6 of 94 comments (clear)

  1. Re:It just kind of seems DOA by h4rr4r · · Score: 4, Insightful

    Not if you use the NDK, which most games and video applications will use for performance reasons.

    You can of course compile for both.

  2. Biased benchmarks endemic in chip industry by OneAhead · · Score: 4, Insightful

    News at 11.

    I don't think there's any chipmaker (CPU, GPU or otherwise) who hasn't been caught doing it. Not that that makes it right, of course.

    For the quick readers, note that this is about Clover Trail, not to be confused with the recently announced Bay Trail. Though it does cast doubts on Intel's claims about the latter's performance...

  3. Re:Clearly this can't be true by NoNonAlphaCharsHere · · Score: 4, Insightful

    Intel has a VERY long history of questionable ;) benchmarks, all the way to tweaking processor designs to run benchmark code faster. Microsoft's "Get The Facts" propaganda is just a pale imitation of Intel's history.

  4. Re:It just kind of seems DOA by phantomfive · · Score: 5, Insightful

    If you write your code in C, you can port it relatively easy to iPhone, Android, WP8, and Blackberry (depending how much UI code you have). If you write it in Java, avoiding the NDK, you have to do two-four times as much work to port it.

    Which would you rather do, use the NDK and recompile, or write once for each platform? "The right way" isn't always a single choice, it's usually a compromise.....

    If Intel processors become popular in Android phones, Google will probably introduce a multiple-architecture executable format, much like iPhone does with FAT and MACH (currently around 70% of apps for the iPhone have two architectures, one for ARM7 and one for ARM7s).

    --
    "First they came for the slanderers and i said nothing."
  5. Re:Queue by ShanghaiBill · · Score: 4, Insightful

    The arm fanboys

    We are not "ARM fanboys". We are "Intel-haters". There is a difference.

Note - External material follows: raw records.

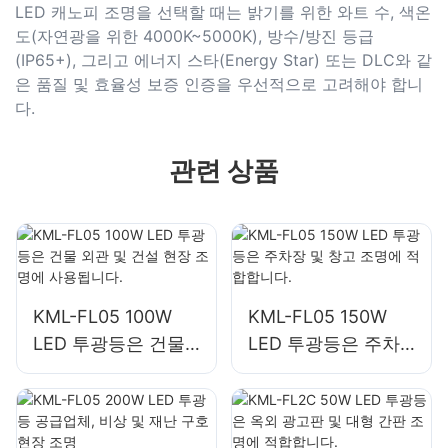
LED 캐노피 조명을 선택할 때는 밝기를 위한 와트 수, 색온
도(자연광을 위한 4000K~5000K), 방수/방진 등급
(IP65+), 그리고 에너지 스타(Energy Star) 또는 DLC와 같
은 품질 및 효율성 보증 인증을 우선적으로 고려해야 합니
다.
관련 상품
KML-FL05 100W
KML-FL05 150W
LED 투광등은 건물
LED 투광등은 주차
외관 및 건설 현장 조
장 및 창고 조명에 적
명에 사용됩니다.
합합니다.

  6. Re:Clearly this can't be true by makomk · · Score: 3, Insightful

    Wow. What's more, apparently that optimisation was added by Intel after the benchmark was developed:

    What's more, this optimization wasn't present in ICC until a recent release. Somehow I don't think that they just now discovered it has general purpose value. More likely case is that they discovered is they could manipulate AnTuTu's scores. Seems to coincide well with this third-party report appearing showing how amazing Atom's perf/W is - using nothing but AnTuTu. Or the leaked scores seen for CloverTrail+ and now BayTrail that are AnTuTu. Is this really a coincidence?

    So basically they modified their compiler to optimise away the actual benchmark, then got someone to release a third-party report based solely on the benchmark they'd just manipulated the results of.